Ну, я быстренько повторила, что ничего пока не решено, что многое будет зависеть от сроков окончания картины, что, как только все прояснится окончательно, я немедленно позвоню или дам телеграмму… Потом крикнула:
– Целую! – и повесила трубку.
Вышла на улицу, отдышалась немного, затем вернулась на переговорный и попросила девушек вызвать Москву. Ощущение полнейшего тупика вынуждало меня все же позвонить ему… Сквозь тоску и одиночество робко светил еще огонек надежды.
– Хочешь, я брошу все и останусь? – спросил он перед отлетом…

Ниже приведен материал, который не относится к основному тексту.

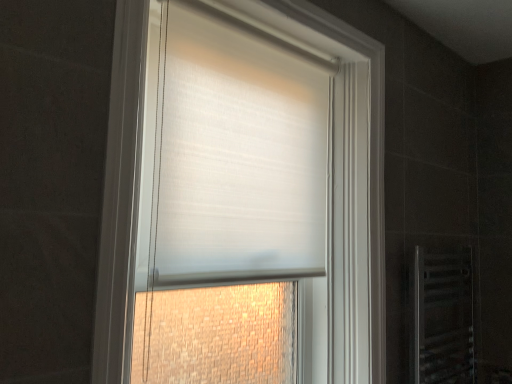 Question: From a real-world perspective, does clear plastic screen door at lower right stand above white matte roller blind at center?

Choices:
 (A) yes
 (B) no

Answer: (B)

Question: Can you confirm if clear plastic screen door at lower right is positioned to the left of white matte roller blind at center?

Таня забыла, видимо, что раз уже сказала мне это, но я не посмел ей напомнить – с таким нетерпением ждал я рассказа о том, что же ответил ей ее возлюбленный, какое решение принял он в ситуации, в которой столько порядочных вроде бы людей терпит фиаско. И еще, я слишком хорошо представлял себе в эту минуту, как Таня, ставший мне уже дорогим человечек, входит в кабину, как судорожно сжимает трубку и произносит свое «алло!», как перехватывает у нее дыхание, как неровно и тяжко бьется сердце…
…Вы понимаете, услышать сейчас его голос – ведь это было равносильно чуду! А как ему все это сказать? На этот раз я никакого обходного маневра даже и не придумывала – все равно не смогла бы им воспользоваться… А как к нему обращаться – на «вы»? На «ты»?
– Вас слушают, – холодно и казенно донеслось из бездны. Голос был женский… Дочь? Жена? Секретарша? Кажется, писателям разрешают брать секретарей… На дочь непохоже, скорее всего эта женщина немолода…
Как видите, ситуация сразу осложнилась, но ни повесить трубку, ни позвонить в другой раз мне было нельзя.
– Николая Петровича, пожалуйста, – сымпровизировала я такую же холодную реплику, автоматически подражая гнусавому голосу и манере тянуть слова помрежа Инны Борисовны, с которой мне приходилось общаться целыми днями.
– Кто просит? – последовал почти неизбежный вопрос. Слышимость была превосходная.
– Из съемочной группы, по поручению режиссера Зырянова, – меня понесло.
– А-а… – как-то пренебрежительно протянул голос. – Николай Петрович сейчас в Японии. Что-нибудь записать для него?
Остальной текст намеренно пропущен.